Seitensprung statt Problembewältigung: Nicht wenige Männer hoffen, ihren Potenzproblemen durch einen Wechsel ihrer Partnerin beikommen zu können – und zerstören so eine bis dahin glückliche Beziehung.Seit über 30 Jahren bin ich mit meinem Mann verheiratet und bis vor kurzem waren wir eigentlich immer glücklich miteinander. In den letzten Monaten hat sich unser Verhältnis allerdings immer weiter verschlechtert. Und zwar seitdem mein Mann immer häufiger mit Erektionsproblemen zu kämpfen hat. Dass ihn diese Störungen belasten, ist ganz offensichtlich. Trotzdem haben wir es bisher nicht geschafft, offen über das Problem zu reden. Vor kurzem habe ich nun entdeckt, dass mich mein Mann mit einer jüngeren Frau betrügt. Seitdem grübele ich, was ich nur falsch gemacht habe und wie es mit meiner Beziehung weitergehen soll.
Auch wenn es sich noch so kompliziert gestalten sollte – eine offene Aussprache mit Ihrem Mann ist unumgänglich! Es ist nicht unwahrscheinlich, dass er sich nur in eine Affäre gestürzt hat, um seine Erektionsstörungen zu verdrängen. Bieten Sie Ihrem Mann im gemeinsamen Gespräch Hilfe bei der Bewältigung dieses Problems an – etwa, indem Sie ihm vorschlagen, gemeinsam mit ihm zum Arzt zu gehen. Auch Sie selbst sollten sich in dieser schwierigen Situation Hilfe holen – schließlich müssen Sie sich zuallerst mal darüber klarwerden, ob Sie nach der erlebten Enttäuschung die Beziehung zu Ihrem Mann überhaupt fortführen möchten. Wir empfehlen ein Gespräch bei Profamilia, das je nachdem auch gemeinsam mit Ihrem Mann stattfinden kann.
Mark H., 20, hat eine Freundin:
Ist es eigentlich schädlich, wenn eine Erektion einfach so abklingt,
ohne in einer Ejakulation zu enden? Neulich hatte ich danach starke
Bauchschmerzen.
Das einfache Abklingen einer Erektion ist sicher nicht schädlich. Es
treten ja auch während des nächtlichen Schlafes zahlreiche Erektionen
auf, die nicht in einer Ejakulation enden. Die Sorge, es könnte sich
ein so genannter „Samenstau“ bilden, ist unbegründet, da der Körper nur
so viel Sperma nachproduziert, wie zuvor verbraucht wurde.
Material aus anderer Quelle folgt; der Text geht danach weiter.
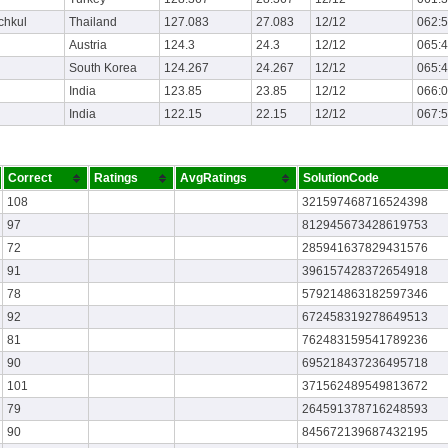
chkul
Thailand
127.083
27.083
12/12
062:
Austria
124.3
24.3
12/12
065:
South Korea
124.267
24.267
12/12
065:
India
123.85
23.85
12/12
066:
India
122.15
22.15
12/12
067:
Correct
Ratings
AvgRatings
SolutionCode
108
321597468716524398
97
812945673428619753
72
285941637829431576
91
396157428372654918
78
579214863182597346
92
672458319278649513
81
762483159541789236
90
695218437236495718
101
371562489549813672
79
264591378716248593
90
845672139687432195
Ihre
Bauchschmerzen müssen demnach also eine andere Ursache haben. Sollten
Sie in der Zukunft wiederholt auftreten, raten wir Ihnen zu einem
Besuch bei Ihrem Hausarzt.
Jörg F., 45, verheiratet:
In letzter Zeit habe ich ein starkes Bedürfnis, mich selbst zu
befriedigen, oft mehrmals täglich. Ich habe deswegen ein zunehmend
schlechtes Gewissen meiner Frau gegenüber, obwohl ich weiß, dass sie
ebenfalls regelmäßig masturbiert. In letzter Zeit habe ich nun häufiger
Erektionsprobleme beim Verkehr mit meiner Frau, die bei der
Selbstbefriedigung nicht auftreten. Ist es möglich, dass sich die
Selbstbefriedigung negativ auf meine Potenz ausgewirkt hat? Habe ich
mir durch zu häufiges Masturbieren psychisch oder physisch geschadet?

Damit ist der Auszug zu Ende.